Hinter seinem breiten Gürtel steckten noch einige weitere Pflockgeschosse, dazu ein Arsenal diverser Hieb-und Stichwaffen. An einem Lederband hing ihm eine Uzi-MPi um die Schultern. Alles in allem wirkte Big Tom wie ein aus der Form gegangener Dschinn, behängt mit einem teilweise bizarren Waffenarsenal.

In aller Seelenruhe legte Ybanez einen weiteren Pflock in die Armbrust ein. Er war ziemlich sorgfältig dabei.

"Hey, Mann, spinnst du?", rief Chase.

Er hatte es noch immer nicht richtig fassen können. Ein Vampir und Mitglied seiner Organisation begegnete ihm mit einer Waffe, die bei den verhassten und immer wieder auftretenden menschlichen Vamir-Jägern üblich war. Was war nur in ihn gefahren? Hatte er den Verstand verloren und war zu einem der zahlreichen vampirischen Feinden des Fürsten übergelaufen?
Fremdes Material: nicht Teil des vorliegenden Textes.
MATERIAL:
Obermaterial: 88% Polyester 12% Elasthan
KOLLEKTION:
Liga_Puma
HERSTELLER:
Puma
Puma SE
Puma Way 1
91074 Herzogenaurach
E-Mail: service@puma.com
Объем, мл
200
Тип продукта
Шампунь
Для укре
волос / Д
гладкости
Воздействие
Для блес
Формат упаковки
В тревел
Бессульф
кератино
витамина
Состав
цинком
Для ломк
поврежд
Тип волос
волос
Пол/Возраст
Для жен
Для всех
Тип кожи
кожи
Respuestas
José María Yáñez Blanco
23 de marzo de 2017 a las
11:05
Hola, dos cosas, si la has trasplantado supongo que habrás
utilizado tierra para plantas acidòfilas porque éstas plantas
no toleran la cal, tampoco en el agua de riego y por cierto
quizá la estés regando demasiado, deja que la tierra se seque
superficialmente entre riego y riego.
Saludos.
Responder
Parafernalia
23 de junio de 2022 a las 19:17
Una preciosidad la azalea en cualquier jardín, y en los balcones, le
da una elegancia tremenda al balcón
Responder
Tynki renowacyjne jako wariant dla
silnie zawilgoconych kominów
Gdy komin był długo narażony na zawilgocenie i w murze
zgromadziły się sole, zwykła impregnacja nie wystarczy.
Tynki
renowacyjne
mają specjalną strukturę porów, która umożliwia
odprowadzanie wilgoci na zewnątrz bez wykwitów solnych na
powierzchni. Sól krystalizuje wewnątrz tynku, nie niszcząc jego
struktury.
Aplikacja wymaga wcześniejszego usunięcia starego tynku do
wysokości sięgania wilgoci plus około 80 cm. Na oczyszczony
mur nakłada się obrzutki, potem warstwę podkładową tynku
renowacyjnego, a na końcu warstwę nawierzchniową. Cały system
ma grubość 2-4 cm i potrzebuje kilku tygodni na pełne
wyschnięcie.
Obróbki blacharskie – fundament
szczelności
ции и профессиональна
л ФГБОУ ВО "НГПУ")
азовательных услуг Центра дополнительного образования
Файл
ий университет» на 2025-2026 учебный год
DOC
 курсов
"Hey, wenn das ein Scherz sein soll, dann ist es kein guter!", rief Chase. Er zog das Gurka-Hiebmesser aus dem Rückenfutteral. Es war die einzige Waffe, die er im Moment bei sich trug. Schließlich hatte er erwartet, sich mit einem Verbündeten zu treffen. Mit einem Untergebenen, wenn man es genau betrachtete, denn Chase' Rang in der Organisation war ja unzweifelhaft höher.

Ein weiteres Pflockgeschoss zischte durch die Luft. Chase warf sich zur Seite. Der Pflock knallte gegen die Wand des Lagerhauses. Es war verdammt knapp gewesen. Chase fluchte innerlich. Zu dumm, dass er keine Distanzwaffe bei sich hatte!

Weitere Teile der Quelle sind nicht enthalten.